Getting Started with RamaLama with Nvidia Cuda Support On Ubuntu 24.04

Introduction to RamaLama

Streamlining AI Deployment with OCI Containers

RamaLama is an open-source project developed to simplify AI model deployment and management using OCI (Open Container Initiative) containers. Ramalama enables seamless execution of AI workloads across different hardware configurations, supporting both GPU-accelerated and CPU-based environments.

By leveraging container engines like Podman and Docker, RamaLama includes all necessary dependencies, eliminating complex installation and dependency nightmares.
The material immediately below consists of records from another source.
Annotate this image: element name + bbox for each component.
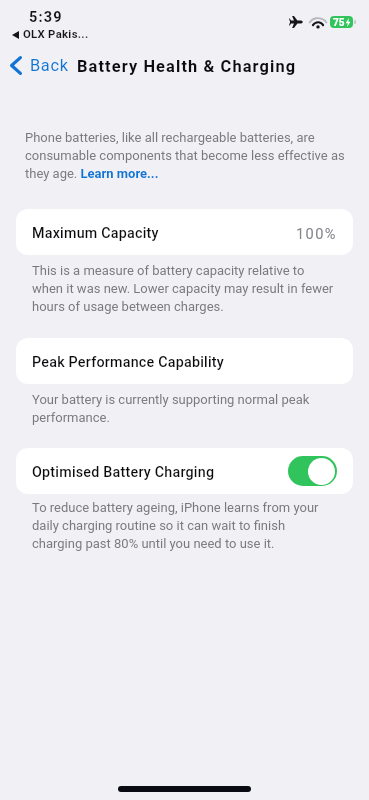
button[interactable]: Back [7, 54, 75, 77]
button[interactable]: Optimised Battery Charging, on [288, 456, 337, 486]
staticText: Back [30, 56, 69, 75]
staticText: Maximum Capacity [32, 225, 159, 242]
staticText: Peak Performance Capability [32, 354, 225, 371]
button[interactable]: Maximum Capacity [16, 209, 353, 255]
button[interactable]: Peak Performance Capability [16, 338, 353, 384]
staticText: To reduce battery ageing, iPhone learns … [32, 500, 335, 551]
other: Wi-Fi [312, 17, 324, 28]
other: Aeroplane mode [289, 16, 303, 28]
staticText: Battery Health & Charging [77, 57, 297, 76]
staticText: 75 [333, 17, 345, 29]
other: Battery 75 percent, charging [330, 16, 356, 28]
button[interactable]: Optimised Battery Charging [16, 448, 353, 494]
staticText: Your battery is currently supporting nor… [32, 392, 335, 425]
staticText: OLX Pakis... [23, 28, 89, 41]
staticText: This is a measure of battery capacity re… [32, 263, 335, 314]
staticText: Phone batteries, like all rechargeable b… [25, 130, 349, 181]
staticText: 100% [296, 225, 337, 242]
staticText: Optimised Battery Charging [32, 464, 215, 481]
staticText: 5:39 [29, 9, 63, 26]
Ramalama integrates with AI model registries such as Hugging Face and Ollama, providing flexibility in model selection. Key features include automatic GPU detection, CPU fallback, and optional direct execution on the host system.

Prerequisites

Updating Ubuntu

First let’s confirm our Ubuntu version

$ sudo lsb_release -a
No LSB modules are available.
Distributor ID:	Ubuntu
Description:	Ubuntu 22.04.5 LTS
Release:	22.04
Codename:	jammy

Run the two commands below to update your package cache and install any updates. Reboot if required.

$ sudo apt-get update
$ sudo apt-get upgrade -y

Installing podman

$ sudo apt -y install podman
# sudo podman --version
podman version 5.0.3

Installing Nvidia Drivers

Assuming you added third-party repos at build time, we should be able to check the suggested NVIDIA driver version. Do so with the command below

$ nvidia-detector
nvidia-driver-545

The command below confirms that we do not have an NVIDIA driver loaded.
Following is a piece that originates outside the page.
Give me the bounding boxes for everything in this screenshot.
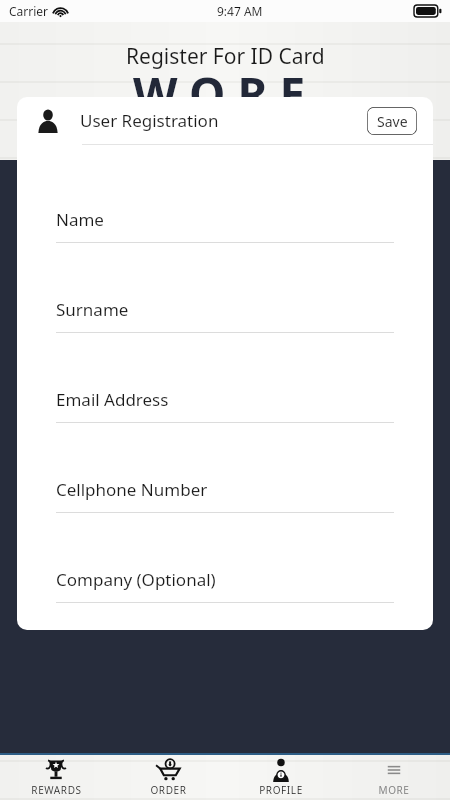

$ cat /proc/driver/nvidia/version
cat: /proc/driver/nvidia/version: No such file or directory

Now let’s install the NVIDIA driver.

$ sudo ubuntu-drivers --gpgpu install

And we need to install the nvidia-utils package. Make sure the package version matches your installed driver.

$ sudo apt install nvidia-utils-535-server

Now reboot.

Once your system is back up. Run the command below to verify that the drivers installed correctly. At the top of the output you should see your driver version and CUDA API version

$ sudo nvidia-smi

You must configure the persistence daemon (nvidia-persistenced) to start at boot and run continuously. Otherwise, the driver may unload, causing the Tesla GPUs to deinitialize, requiring a full reinitialization when nvidia-smi is executed. Additionally, failing to keep nvidia-persistenced running could lead to more severe issues, such as GPU crashes, depending on the workload.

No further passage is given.